J Cardiovasc Electrophysiol. 2010 Jan;21(1):27-32. Epub 2009 Sep 28. PMID: 19793148
Division of Cardiology, Department of Medicine, Johns Hopkins University School of Medicine, Baltimore, Maryland, USA.
INTRODUCTION: Early recurrence of atrial tachyarrhythmias is commonly noted after catheter ablation of atrial fibrillation (AF). The long-term outcomes of patients who require cardioversion for persistent AF after AF ablation is not known. This study reports the outcomes of patients who underwent cardioversion for persistent AF or atrial flutter following an AF ablation procedure.
METHODS: The patient population comprised 55 patients (mean age 58 +/- 10 years, 35% paroxysmal) who underwent catheter ablation of AF and subsequently required electrical cardioversion for persistent AF (45 patients) or atrial flutter (10 patients). Cardioversion was defined as early (within 90 days of the ablation procedure) or late (between 90 and 180 days following ablation).
RESULTS: The mean follow-up duration was 15 +/- 8 months.
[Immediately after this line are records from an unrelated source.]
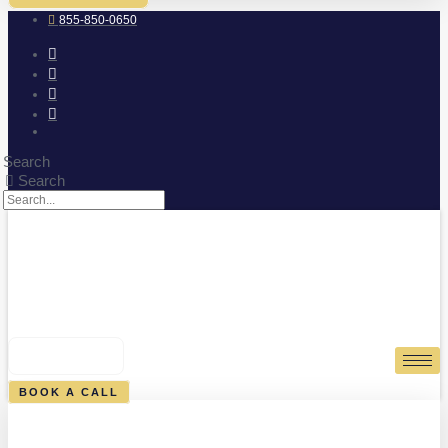
855-850-0650
Search
Search
0
CART
BOOK A CALL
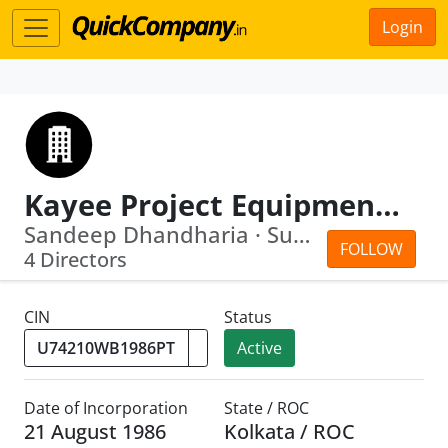
Login
Kayee Project Equipments Pvt Ltd
Sandeep Dhandharia · Surjit Singh
FOLLOW
4 Directors
CIN
Status
Active
Date of Incorporation
State / ROC
21 August 1986
Kolkata / ROC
Forty-six of the 55 patients (84%) patients experienced recurrence during follow-up. The average time to recurrence after cardioversion was 37 days. Of the 55 patients, 8 (15%) patients had a complete success, 11 (20%) patients had a partial success and 36 patients (65%) had a failed outcome. Seven of the 43 patients (16%) who underwent early cardioversion had a complete success as opposed to one of 12 patients (8%) who underwent late cardioversion (P = 0.49).
CONCLUSIONS: This study shows that>80% of patients who undergo cardioversion for persistent AF or atrial flutter after AF ablation have recurrence. The timing of cardioversion did not affect the outcome. These findings allow clinicians to provide realistic expectations to patients regarding the long-term outcome and/or requirement for a second ablation procedure.